L'Inps disciplina i casi particolari del reddito d'inclusione in caso di rinuncia al beneficio e di domande non accolte per sussistenza di attività lavorativa non dichiarata

di Gabriella Lax - Per il reddito d'inclusione cosa succede in caso di rinuncia al beneficio e di domande non accolte per sussistenza di attività lavorativa dipendente non dichiarata? A dare delle risposte ci pensa l'Inps, nel messaggio n. 2277 del 7 giugno 2018. Si ricorda che il reddito d'inclusione è la misura universale di contrasto alla povertà, riconosciuta, su richiesta, al nucleo familiare che abbia determinati requisiti economici e reddituali (ovvero quelli previsti nell'art. 3 del decreto legislativo 15 settembre 2017, n. 147) ed è subordinata alla sottoscrizione, da parte dei componenti dello stesso, del progetto personalizzato di attivazione e di inclusione sociale condiviso con i servizi territoriali, che accompagni il nucleo verso l'autonomia.

Reddito d'inclusione, casi di rinuncia

Come si fa a rinunciare al reddito d'inclusione?
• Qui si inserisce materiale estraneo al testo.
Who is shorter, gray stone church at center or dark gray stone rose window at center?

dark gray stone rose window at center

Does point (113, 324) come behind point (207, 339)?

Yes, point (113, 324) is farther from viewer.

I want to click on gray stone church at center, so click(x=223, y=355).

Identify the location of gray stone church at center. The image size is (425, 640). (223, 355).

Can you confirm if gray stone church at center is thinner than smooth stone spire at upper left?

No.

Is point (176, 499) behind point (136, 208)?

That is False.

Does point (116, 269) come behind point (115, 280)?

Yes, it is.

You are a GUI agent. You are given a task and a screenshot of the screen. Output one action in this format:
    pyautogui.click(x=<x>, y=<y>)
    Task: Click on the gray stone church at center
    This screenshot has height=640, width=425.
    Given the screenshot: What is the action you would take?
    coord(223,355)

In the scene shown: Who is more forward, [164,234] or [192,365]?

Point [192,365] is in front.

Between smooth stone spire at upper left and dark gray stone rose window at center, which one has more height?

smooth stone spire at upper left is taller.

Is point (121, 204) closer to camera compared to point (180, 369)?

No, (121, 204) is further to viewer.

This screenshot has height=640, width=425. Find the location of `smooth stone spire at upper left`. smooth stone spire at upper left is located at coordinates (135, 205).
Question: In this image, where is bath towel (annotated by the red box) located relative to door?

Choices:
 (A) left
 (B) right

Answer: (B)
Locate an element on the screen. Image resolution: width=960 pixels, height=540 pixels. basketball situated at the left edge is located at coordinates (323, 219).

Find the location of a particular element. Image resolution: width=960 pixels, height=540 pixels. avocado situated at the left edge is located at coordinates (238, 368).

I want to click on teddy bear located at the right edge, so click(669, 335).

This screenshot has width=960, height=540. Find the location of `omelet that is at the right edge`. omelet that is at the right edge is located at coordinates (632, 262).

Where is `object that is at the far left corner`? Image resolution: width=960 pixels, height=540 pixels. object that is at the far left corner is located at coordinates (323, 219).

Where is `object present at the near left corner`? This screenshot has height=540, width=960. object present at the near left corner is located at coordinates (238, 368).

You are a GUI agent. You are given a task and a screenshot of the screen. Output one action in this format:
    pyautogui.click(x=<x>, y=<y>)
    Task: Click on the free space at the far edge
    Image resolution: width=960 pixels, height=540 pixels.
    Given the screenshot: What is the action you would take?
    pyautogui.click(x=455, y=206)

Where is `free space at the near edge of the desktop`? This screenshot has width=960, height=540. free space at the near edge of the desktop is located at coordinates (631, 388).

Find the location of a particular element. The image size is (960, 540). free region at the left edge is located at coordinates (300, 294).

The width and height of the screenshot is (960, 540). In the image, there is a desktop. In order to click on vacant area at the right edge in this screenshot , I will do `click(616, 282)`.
Affinchè la rinuncia al beneficio possa essere valida, si dovrà accertare la volontà da parte di ogni componente maggiorenne del nucleo familiare di voler rinunciare al beneficio. Quindi, l'istanza di rinuncia al beneficio dovrà essere presentata presso il Comune dove è stata inoltrata domanda del reddito e lo stesso comune procederà a verificare la volontà da parte di tutti i componenti del nucleo di rinunciare al beneficio. In caso poi di esito positivo della verifica, provvederà a darne comunicazione all'Inps.
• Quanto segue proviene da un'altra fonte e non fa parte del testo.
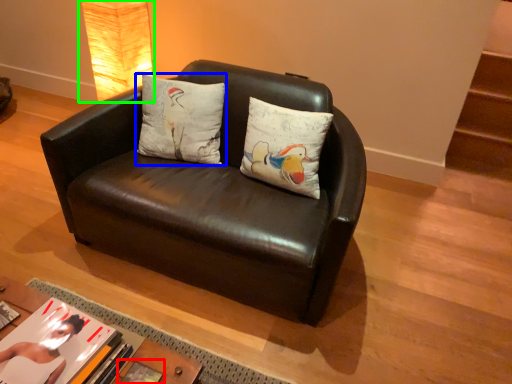 Question: Which object is the farthest from book (highlighted by a red box)? Choose among these: pillow (highlighted by a blue box) or lamp (highlighted by a green box).

Choices:
 (A) pillow
 (B) lamp

Answer: (B) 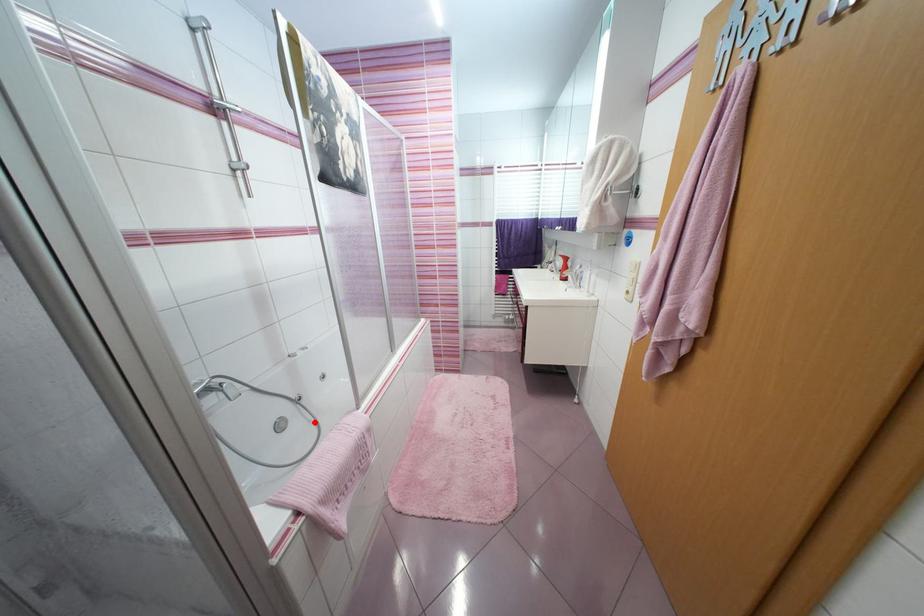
La ratio della decisione sta nel fatto che il progetto personalizzato sottoscritto da parte dei componenti maggiorenni del nucleo familiare con il Comune di residenza non riguarda solo il titolare del reddito d'inclusione ma tutti i componenti della famiglia e stabilisce specifici impegni, regole ed obblighi da osservare nonché finalità da perseguire, per raggiungere gli obiettivi di contrasto e superamento delle condizioni di povertà che hanno giustificato la richiesta.
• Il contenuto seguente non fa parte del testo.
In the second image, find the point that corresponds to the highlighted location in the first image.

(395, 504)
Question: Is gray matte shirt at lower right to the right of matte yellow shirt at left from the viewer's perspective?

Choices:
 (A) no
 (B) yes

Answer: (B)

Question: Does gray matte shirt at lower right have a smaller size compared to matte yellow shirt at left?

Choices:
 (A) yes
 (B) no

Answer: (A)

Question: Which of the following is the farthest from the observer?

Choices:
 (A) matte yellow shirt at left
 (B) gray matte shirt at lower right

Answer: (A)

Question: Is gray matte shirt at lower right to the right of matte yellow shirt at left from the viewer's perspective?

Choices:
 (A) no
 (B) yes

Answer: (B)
Domande non accolte per attività lavorativa non dichiarata

E' successo che molte richieste di accesso al Rei siano state respinte per sussistenza di attività lavorativa dipendente non dichiarata da parte di qualcuno dei componenti del nucleo familiare

al momento della presentazione della domanda. Uno dei presupposti della domanda è appunto che "nessun componente del nucleo familiare svolge attività lavorativa". Queste circostanze si sono verificate per la mancanza, nell'archivio UNILAV, della comunicazione obbligatoria di cessazione di una precedente attività lavorativa e dell'impossibilità di provvedere ad un invio tardivo della stessa, nel caso in cui il rapporto di lavoro sia risultato cessato da molto tempo, anche a causa della chiusura dell'azienda interessata dopo procedure concorsuali già concluse. Nel caso in cui ci si trovi in uno di questi casi, la Direzione Generale per la lotta alla povertà e per la programmazione sociale del Ministero del Lavoro, con nota prot. 6223/2018, ha ritenuto che l'Istituto di previdenza possa valutare la effettiva conclusione del rapporto lavorativo, verificando la cessazione dell'attività dell'azienda del caso, valutando inoltre le informazioni dagli archivi o le documentazione presentate, facendo salva la decorrenza originaria della prestazione.